Lately I have written lot about hope – particularly since the miscarriage we experienced this spring. I’ve been very particular to label it as “hope” because I’ve stuggled deeply with the concept of “faith” – inasmuch as it’s defined in Hebrews 11:1 as “the assurance of things hoped for.” I knew God had called us to this journey as a gestational carrier, but I also knew He had never assured us of a certain outcome, though we have hoped and prayed deeply, and as such I have been almost afraid to have faith in this particular situation.
More so, in looking deeply into myself recently, I realized I had also hardened my heart. While continuing to cling to Him and have hope, I had subconsciously been fearful of trusting Him – I’ve been pulling Him close while pushing Him away. I’ve been reminded recently of what I’d heard our pastor’s wife share, a lesson she had learned from another pastor’s wife. This woman had lost her pastor husband in a car accident and, as a result, said she had not lost her faith in God, but had gotten to a place where she didn’t feel safe to trust Him. I wonder if that’s where many of us who have placed our trust in God end up after loss. This place that says we know He is working for our good and we know we can trust Him with our future and to work in our current circumstances, but we’re just not sure we can trust Him anymore with our hopes and our dreams. Because how do you give over everything that you hope for your future to a God whose ways are not our ways, and truly trust you’ll receive them?
Honestly, I don’t think we can. We can give them over, but we will always know that He may not give them back to us in the ways we’d prefer.
And that’s hard.
Last year I began to write a Bible Study on Colossians. I made it halfway through fairly quickly, yet have barely even touched it this year. There are a variety of factors that go into why, but when I’m honest with myself, I think it’s because I had changed. The girl who had been passionate about digging into the Word had begun to distance herself from the Creator.
I was still reading the Word nearly daily and was still continuing to study through various books and a regular weekly Bible Study. I was still allowing the Word to soak in and learn what I could glean, but on a mostly head level. My heart continued to stay hardened and closed.
Yet, here we are at the end of this calendar year which has had so much struggle, mingled with joy, and as I have seen what is deep in my heart, I have handed God the chisel and allowed Him to begin to chip away at the layers I had built up.
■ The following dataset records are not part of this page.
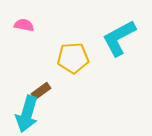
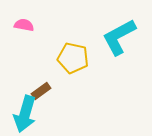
cyan L-shape: moved 1 px up
yellow pentagon: rotated 16 degrees clockwise
cyan arrow: moved 2 px left
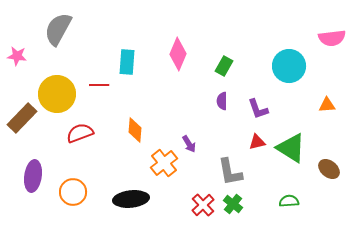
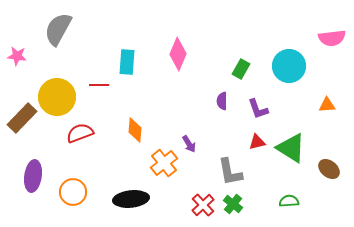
green rectangle: moved 17 px right, 3 px down
yellow circle: moved 3 px down
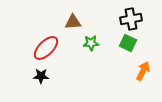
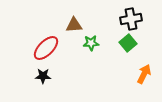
brown triangle: moved 1 px right, 3 px down
green square: rotated 24 degrees clockwise
orange arrow: moved 1 px right, 3 px down
black star: moved 2 px right
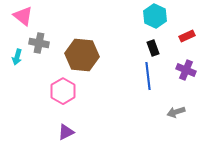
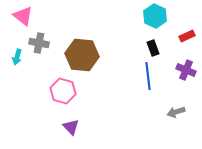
pink hexagon: rotated 15 degrees counterclockwise
purple triangle: moved 5 px right, 5 px up; rotated 48 degrees counterclockwise
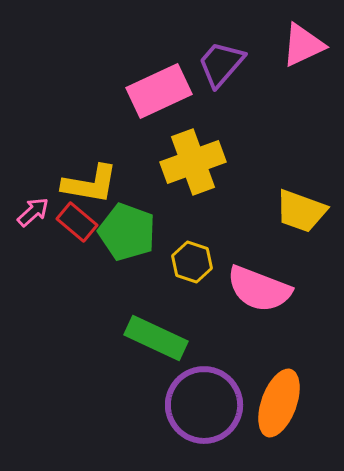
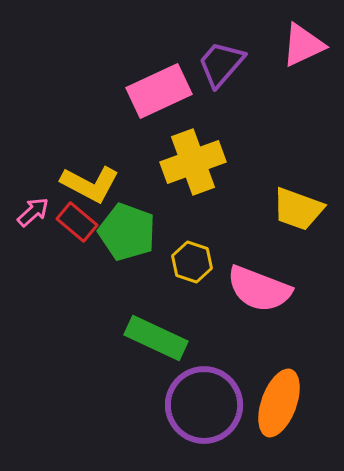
yellow L-shape: rotated 18 degrees clockwise
yellow trapezoid: moved 3 px left, 2 px up
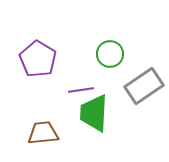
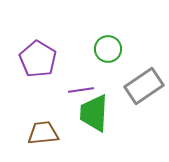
green circle: moved 2 px left, 5 px up
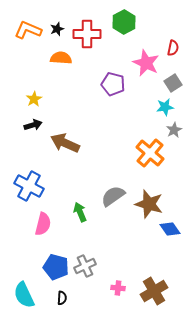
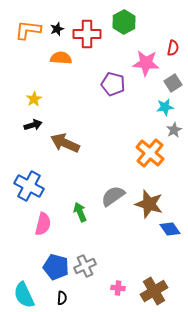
orange L-shape: rotated 16 degrees counterclockwise
pink star: rotated 20 degrees counterclockwise
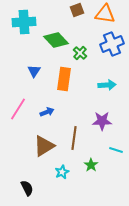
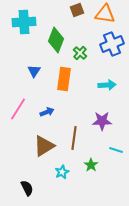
green diamond: rotated 65 degrees clockwise
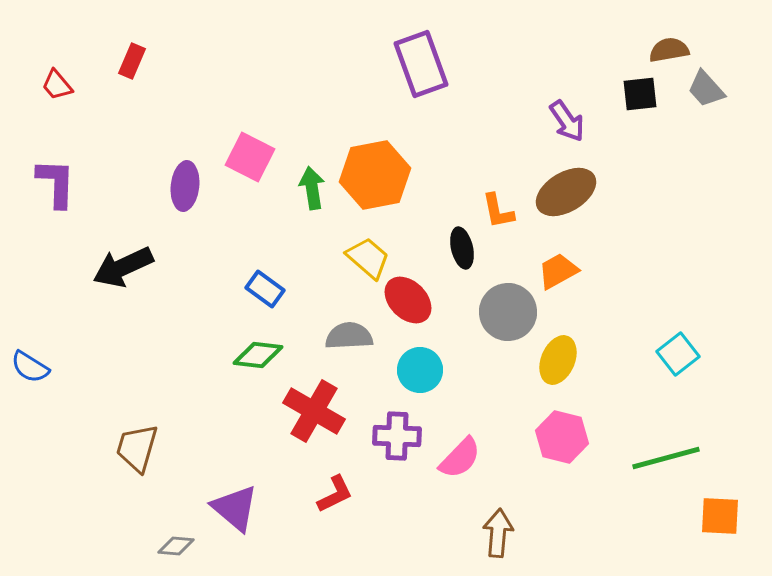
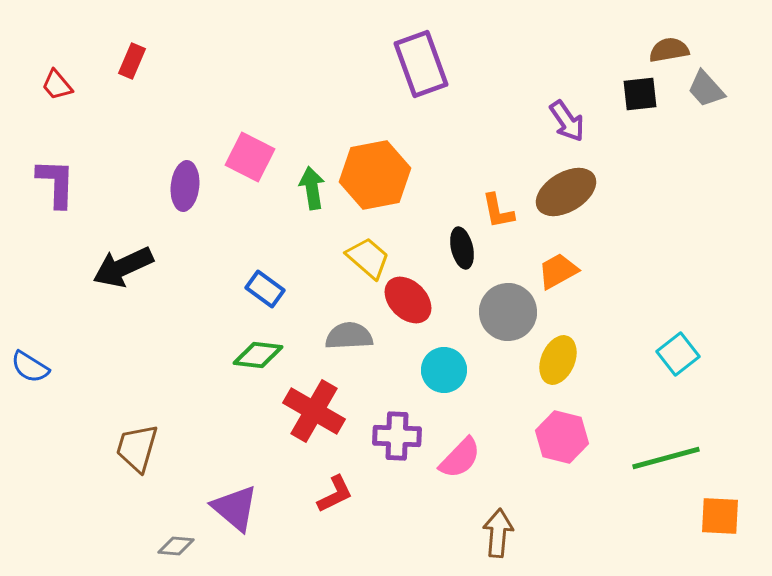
cyan circle: moved 24 px right
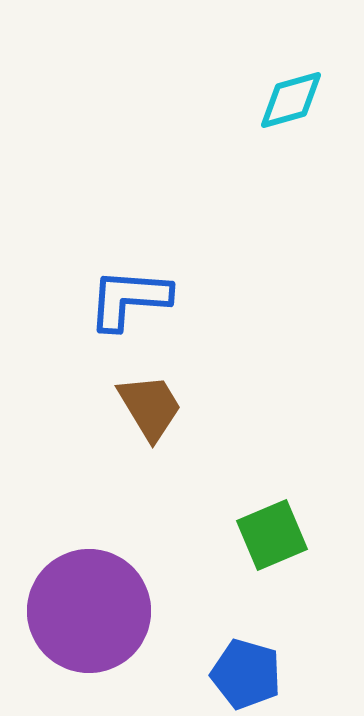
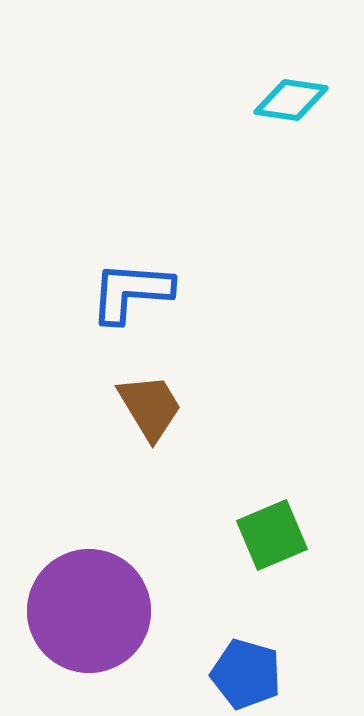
cyan diamond: rotated 24 degrees clockwise
blue L-shape: moved 2 px right, 7 px up
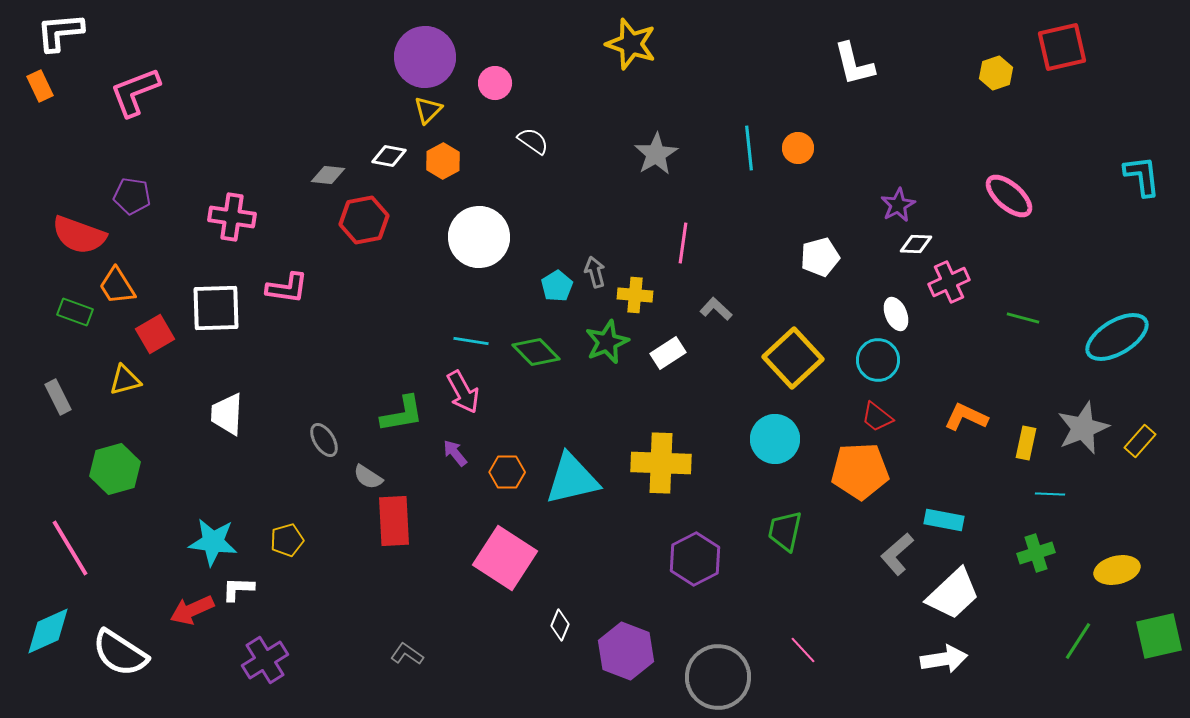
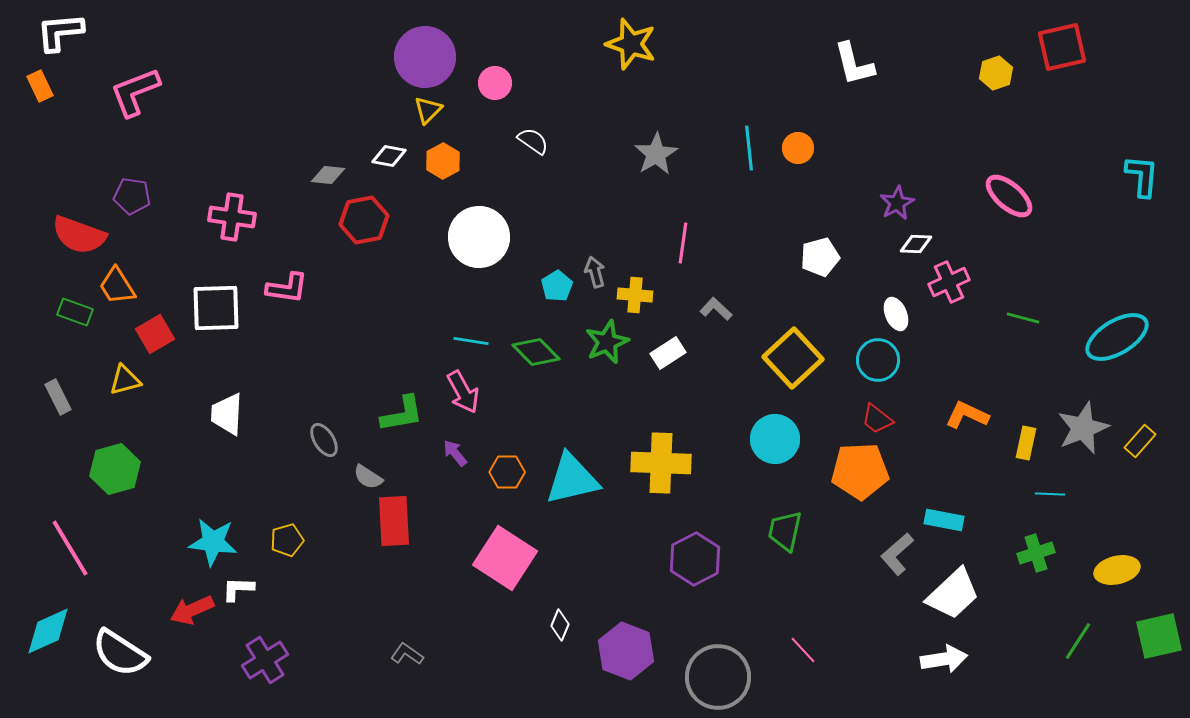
cyan L-shape at (1142, 176): rotated 12 degrees clockwise
purple star at (898, 205): moved 1 px left, 2 px up
red trapezoid at (877, 417): moved 2 px down
orange L-shape at (966, 417): moved 1 px right, 2 px up
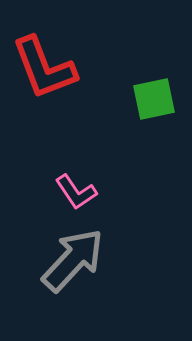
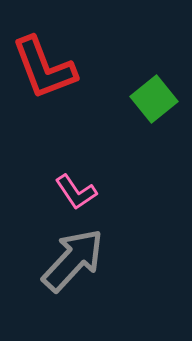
green square: rotated 27 degrees counterclockwise
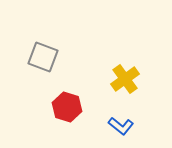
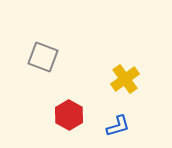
red hexagon: moved 2 px right, 8 px down; rotated 12 degrees clockwise
blue L-shape: moved 3 px left; rotated 55 degrees counterclockwise
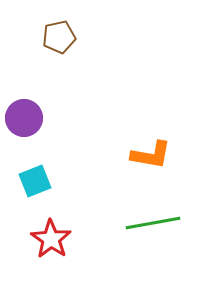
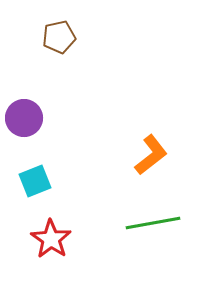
orange L-shape: rotated 48 degrees counterclockwise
I have fallen back into Him and said, “Not my will, but Yours.” I have trusted Him with not just my future, but the future of this child and the future of this other family that has burrowed into my heart.
And it’s still hard.
But I have remembered my first love. I have begun to wake in the mornings and call on Him before I even wriggle from under the covers. I have prayed and I have praised. And I have felt His newness in my veins.
And I’ve even picked up Colossians again.
Thank you all for your prayers, I have certainly felt them. Please continue to lift up this little baby boy and his parents, as well as those of us who are rather emotionally (as well as physically!) tied to them.